$1 Billion Airport Expansion in San Diego More Evidence that the Merit Shop Works

0 August 14, 2013  Transportation & Infrastructure

The merit shop construction community in Southern California again demonstrated this week they can create value for taxpayers without wasteful and discriminatory project labor agreements (PLAs).

On Tuesday, the $1 billion expansion of San Diego’s Lindbergh Field opened to the public.  This project was completed on time, under budget, created thousands of jobs, resulted in an environmentally conscious facility and experienced no significant labor disputes.


Courtesy of the San Diego Airport Authority

Plus, it was built without the unnecessary burden of a PLA mandate.

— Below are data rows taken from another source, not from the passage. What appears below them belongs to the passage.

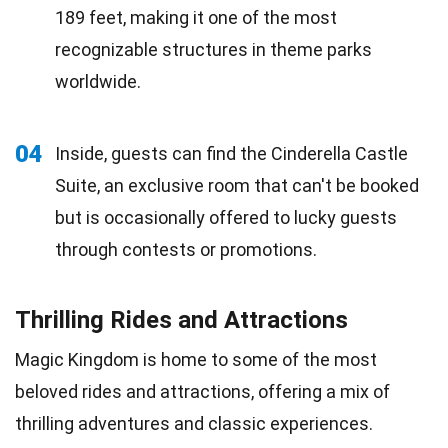
189 feet, making it one of the most
recognizable structures in theme parks
worldwide.
04
Inside, guests can find the Cinderella Castle
Suite, an exclusive room that can't be booked
but is occasionally offered to lucky guests
through contests or promotions.
Thrilling Rides and Attractions
Magic Kingdom is home to some of the most
beloved rides and attractions, offering a mix of
thrilling adventures and classic experiences.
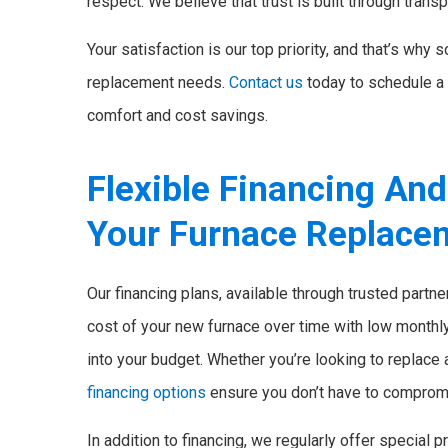
respect. We believe that trust is built through transp
Your satisfaction is our top priority, and that’s why
replacement needs.
Contact us
today to schedule a 
comfort and cost savings.
Flexible Financing An
Your Furnace Replace
Our financing plans, available through trusted partn
cost of your new furnace over time with low monthly 
into your budget. Whether you’re looking to replace
financing options
ensure you don’t have to compromi
In addition to financing, we regularly offer specia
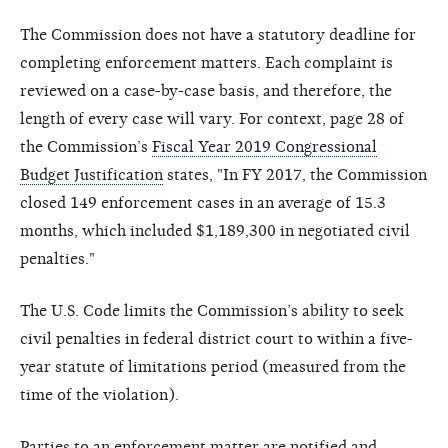
The Commission does not have a statutory deadline for
completing enforcement matters. Each complaint is
reviewed on a case-by-case basis, and therefore, the
length of every case will vary. For context, page 28 of
the Commission’s
Fiscal Year 2019 Congressional
Budget Justification
states, "In FY 2017, the Commission
closed 149 enforcement cases in an average of 15.3
months, which included $1,189,300 in negotiated civil
penalties."
The U.S. Code limits the Commission’s ability to seek
civil penalties in federal district court to within a five-
year statute of limitations period (measured from the
time of the violation).
Parties to an enforcement matter are notified and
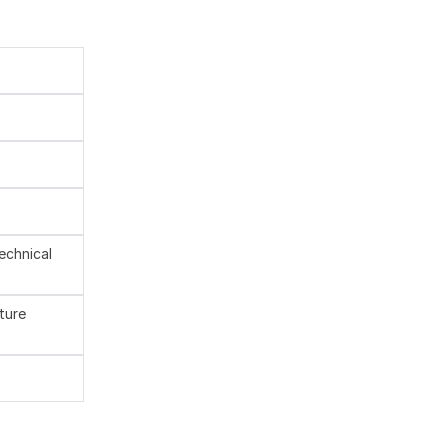
technical
ture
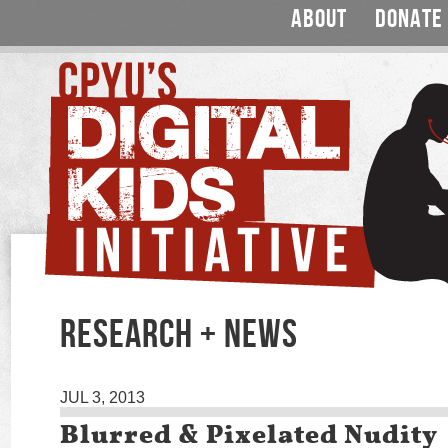
ABOUT
DONATE
RESEARCH + NEWS
JUL 3, 2013
Blurred & Pixelated Nudity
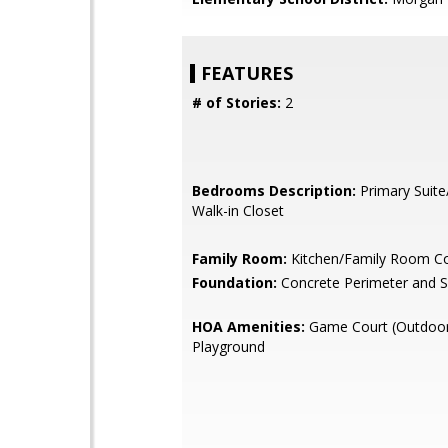
FEATURES
# of Stories:
2
Bedrooms Description:
Primary Suite
Walk-in Closet
Family Room:
Kitchen/Family Room 
Foundation:
Concrete Perimeter and S
HOA Amenities:
Game Court (Outdoor
Playground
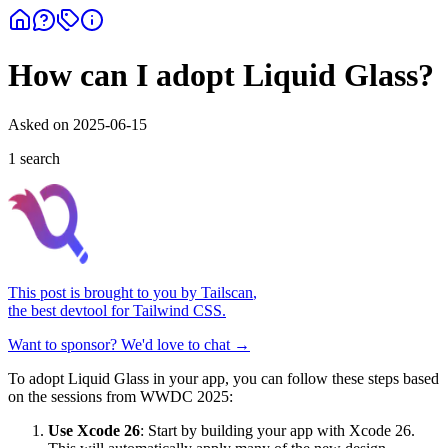
How can I adopt Liquid Glass?
Asked on
2025-06-15
1
search
This post is brought to you by
Tailscan
,
the best devtool for Tailwind CSS.
Want to sponsor? We'd love to chat →
To adopt Liquid Glass in your app, you can follow these steps based
on the sessions from WWDC 2025:
Use Xcode 26
: Start by building your app with Xcode 26.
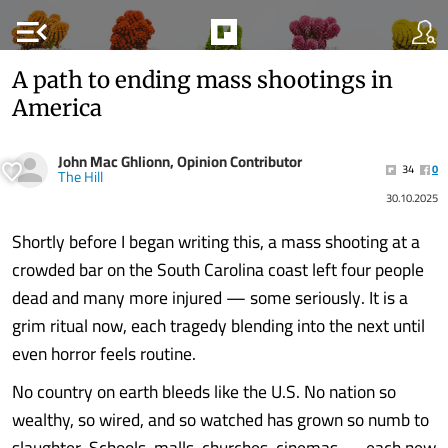
menu_open
A path to ending mass shootings in
America
John Mac Ghlionn, Opinion Contributor
34
0
The Hill
30.10.2025
Shortly before I began writing this, a mass shooting at a
crowded bar on the South Carolina coast left four people
dead and many more injured — some seriously. It is a
grim ritual now, each tragedy blending into the next until
even horror feels routine.
No country on earth bleeds like the U.S. No nation so
wealthy, so wired, and so watched has grown so numb to
slaughter. Schools, malls, churches, cinemas — each new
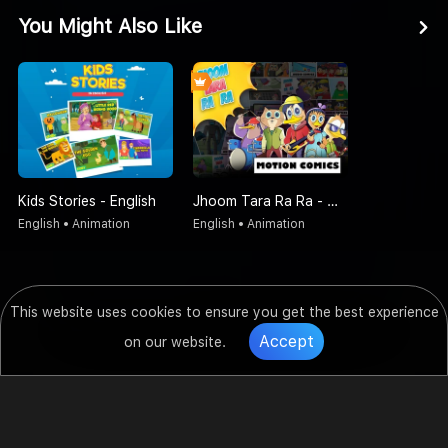
You Might Also Like
Kids Stories - English
Jhoom Tara Ra Ra - Motion Comics
English • Animation
English • Animation
This website uses cookies to ensure you get the best experience
Accept
on our website.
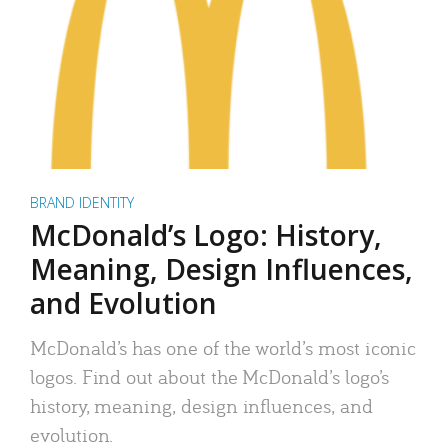
BRAND IDENTITY
McDonald’s Logo: History,
Meaning, Design Influences,
and Evolution
McDonald’s has one of the world’s most iconic
logos. Find out about the McDonald’s logo’s
history, meaning, design influences, and
evolution.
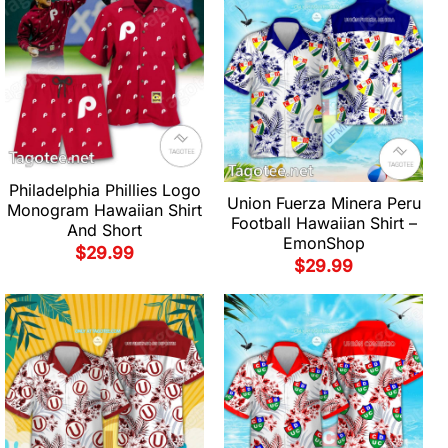
Philadelphia Phillies Logo
Union Fuerza Minera Peru
Monogram Hawaiian Shirt
Football Hawaiian Shirt –
And Short
EmonShop
$
29.99
$
29.99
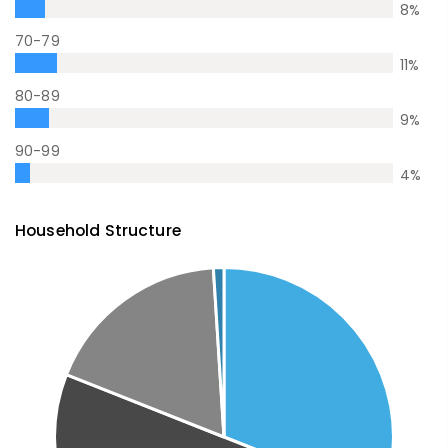
8
%
70-79
11
%
80-89
9
%
90-99
4
%
Household Structure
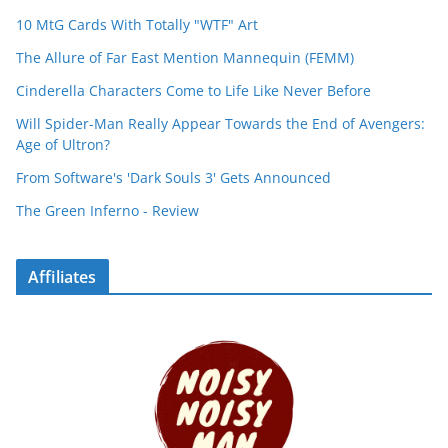
10 MtG Cards With Totally "WTF" Art
The Allure of Far East Mention Mannequin (FEMM)
Cinderella Characters Come to Life Like Never Before
Will Spider-Man Really Appear Towards the End of Avengers:
Age of Ultron?
From Software's 'Dark Souls 3' Gets Announced
The Green Inferno - Review
Affiliates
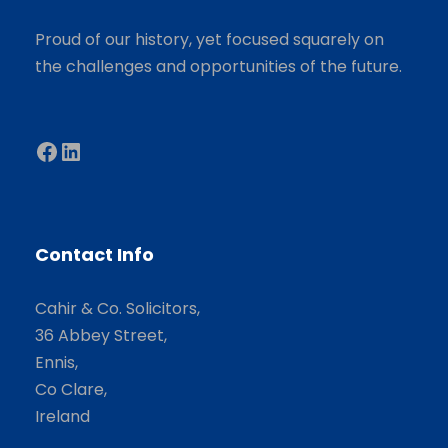
Proud of our history, yet focused squarely on
the challenges and opportunities of the future.
Facebook
LinkedIn
Contact Info
Cahir & Co. Solicitors,
36 Abbey Street,
Ennis,
Co Clare,
Ireland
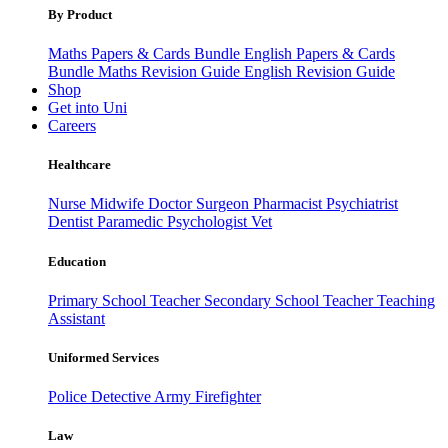
By Product
Maths Papers & Cards Bundle
English Papers & Cards
Bundle
Maths Revision Guide
English Revision Guide
Shop
Get into Uni
Careers
Healthcare
Nurse
Midwife
Doctor
Surgeon
Pharmacist
Psychiatrist
Dentist
Paramedic
Psychologist
Vet
Education
Primary School Teacher
Secondary School Teacher
Teaching
Assistant
Uniformed Services
Police
Detective
Army
Firefighter
Law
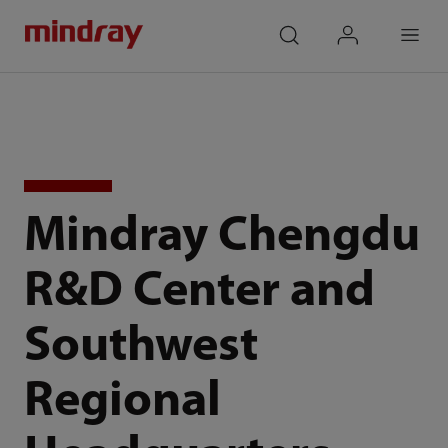
mindray
search
login
Menu
Mindray Chengdu
R&D Center and
Southwest
Regional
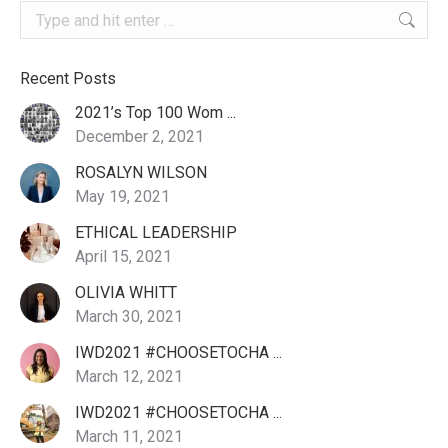
Search:
Recent Posts
2021’s Top 100 Wom ...
December 2, 2021
ROSALYN WILSON
May 19, 2021
ETHICAL LEADERSHIP
April 15, 2021
OLIVIA WHITT
March 30, 2021
IWD2021 #CHOOSETOCHA ...
March 12, 2021
IWD2021 #CHOOSETOCHA ...
March 11, 2021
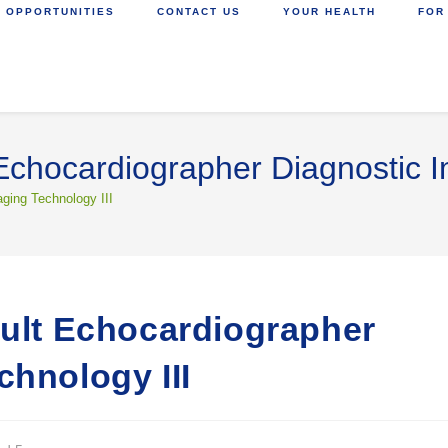
 OPPORTUNITIES
CONTACT US
YOUR HEALTH
FOR
 Echocardiographer Diagnostic I
aging Technology III
dult Echocardiographer
chnology III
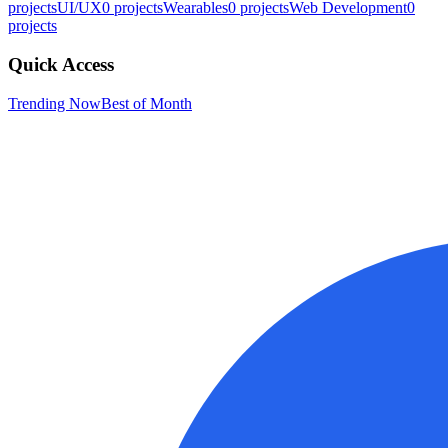
projects
UI/UX
0
projects
Wearables
0
projects
Web Development
0
projects
Quick Access
Trending Now
Best of Month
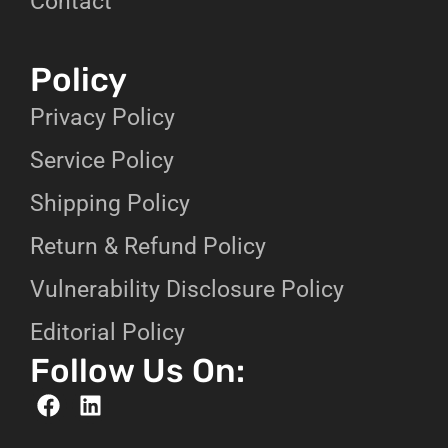
Contact
Policy
Privacy Policy
Service Policy
Shipping Policy
Return & Refund Policy
Vulnerability Disclosure Policy
Editorial Policy
Follow Us On:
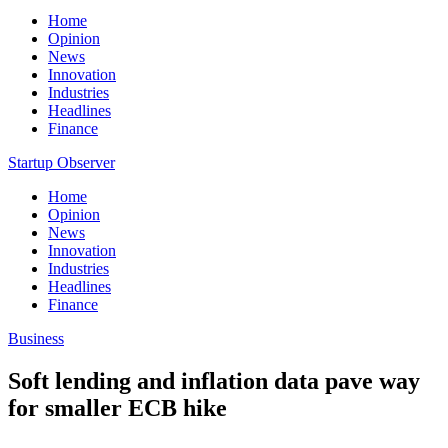
Home
Opinion
News
Innovation
Industries
Headlines
Finance
Startup Observer
Home
Opinion
News
Innovation
Industries
Headlines
Finance
Business
Soft lending and inflation data pave way
for smaller ECB hike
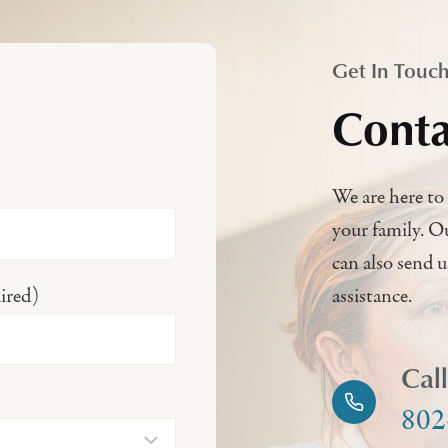
Get In Touc
Conta
We are here to 
your family. O
can also send 
ired)
assistance.
Cal
802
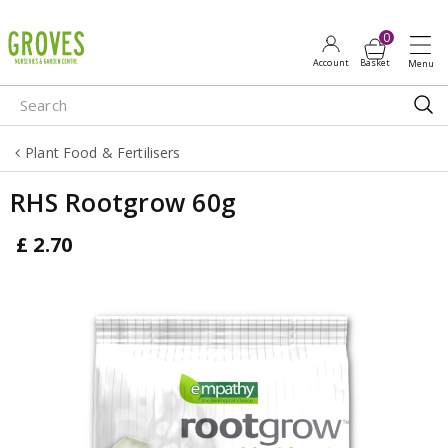
J
u
m
p
t
o
Plant Food & Fertilisers
c
o
RHS Rootgrow 60g
n
t
£
2
.
70
e
n
t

Here are the highlights from the San Diego County Airport Authority’s press release celebrating the opening of the facility, with our emphasis added:

SAN DIEGO, Aug. 13, 2013 /PRNewswire/ — The Green Build expansion at San Diego International Airport opened to passengers today, marking the completion of the largest project in the airport’s history. The Green Build was completed on schedule and is expected to be $45 million under budget.


Called “The Green Build” due to the Airport Authority’s commitment to sustainability and the environment, as well as positive economic impact, the project created a role for 7,000 workers, including local, small, disadvantaged and minority-owned businesses. A positive outcome of the Airport Authority’s aggressive small business outreach program was that more than $415 million in contracts were awarded to local businesses, with $118 million going to small businesses.


The Green Build is designed to achieve Leadership in Energy and Environmental Design (LEED) Silver certification from the U.S. Green Building Council—a testament to the airport’s commitment to sustainability—and may achieve LEED Gold. Official LEED status is currently under consideration and is expected by mid-2014.

The Green Build was funded by user fees, airport revenue bonds, airport cash and FAA grants. The project is expected to finish $45 million under budget at a total cost of $907 million—$820 million for the project and the remainder in financing costs. A portion of the savings was the result of the Airport Authority’s two successful bond sales. The organization was able to secure significantly low true interest cost of 3.92% (2013) and 4.38% (2010), saving millions over the life of the bonds.

Voters in the San Diego area already understand that PLAs don’t work. We know this because the City of San Diego voted overwhelmingly to ban government-mandated PLAs on city and city-funded projects in 2012, and San Diego County voters did the same by an even larger margin in 2010.

This example should be instructive for politicians throughout the nation who buy the outdated union line that the only way to successfully complete large-scale construction projects is through the use of wasteful and discriminatory PLA mandates. The success of this project in attracting both small and local contractors debunks union claims that PLAs are necessary to encourage local contractors and their workers to participate in projects in the communities. It clearly shows these claims are unfounded and that an aggressive outreach program can accomplish the same objectives – without the discrimination guaranteed as a result of a PLA mandate.

Finally, the successful completion of the “Green Build” project shines a bright light on the San Diego Convention Center project.  Despite the obvious will of the voters in the area, local officials responded to a greenmail campaign by local construction unions by encouraging the contracting team on the project to include a PLA.

Here at TheTruthAboutPLAs.com, we will be watching the convention center project closely and comparing the results to the airport expansion. Unfortunately, we suspect local taxpayers and the vast majority of the local construction workforce that chooses not to join a labor organization will not be getting as good of a deal.